▶ _Records to use_

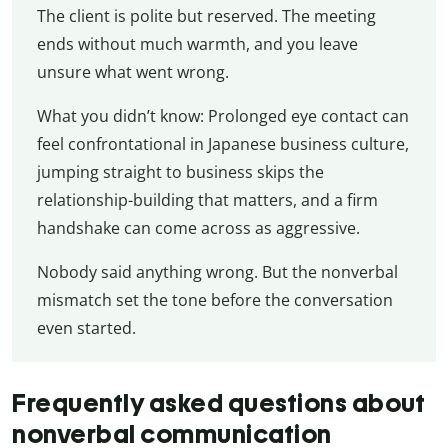
The client is polite but reserved. The meeting
ends without much warmth, and you leave
unsure what went wrong.
What you didn’t know: Prolonged eye contact can
feel confrontational in Japanese business culture,
jumping straight to business skips the
relationship-building that matters, and a firm
handshake can come across as aggressive.
Nobody said anything wrong. But the nonverbal
mismatch set the tone before the conversation
even started.
Frequently asked questions about
nonverbal communication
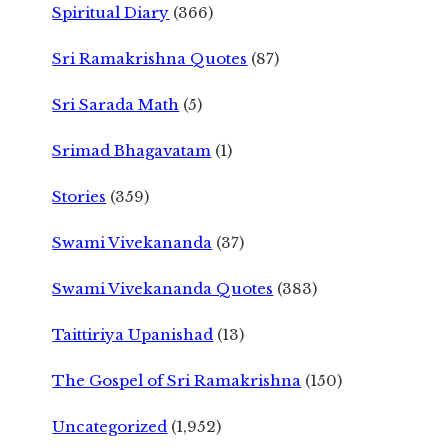
Spiritual Diary
(366)
Sri Ramakrishna Quotes
(87)
Sri Sarada Math
(5)
Srimad Bhagavatam
(1)
Stories
(359)
Swami Vivekananda
(37)
Swami Vivekananda Quotes
(383)
Taittiriya Upanishad
(13)
The Gospel of Sri Ramakrishna
(150)
Uncategorized
(1,952)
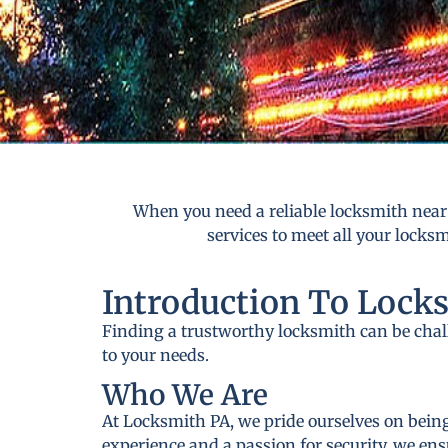
When you need a reliable locksmith near
services to meet all your locks
Introduction To Lock
Finding a trustworthy locksmith can be cha
to your needs.
Who We Are
At Locksmith PA, we pride ourselves on being
experience and a passion for security, we ens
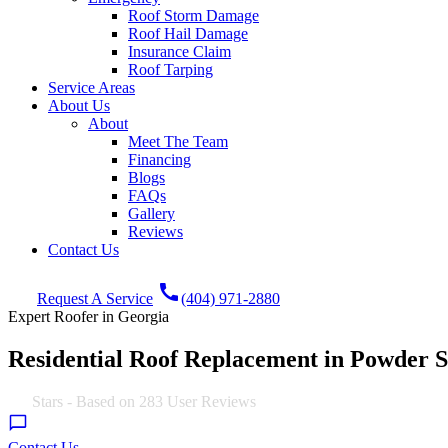
Roof Storm Damage
Roof Hail Damage
Insurance Claim
Roof Tarping
Service Areas
About Us
About
Meet The Team
Financing
Blogs
FAQs
Gallery
Reviews
Contact Us
call
Request A Service
(404) 971-2880
Expert Roofer in Georgia
Residential Roof Replacement in Powder 
4.9
Stars - Based on
283
User Reviews
Contact Us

▶ _Exercise objective_
Looking at the data above, show all lines where the word "Quotes" occurs.

▶ _Task solution_
Sri Ramakrishna Quotes
Swami Vivekananda Quotes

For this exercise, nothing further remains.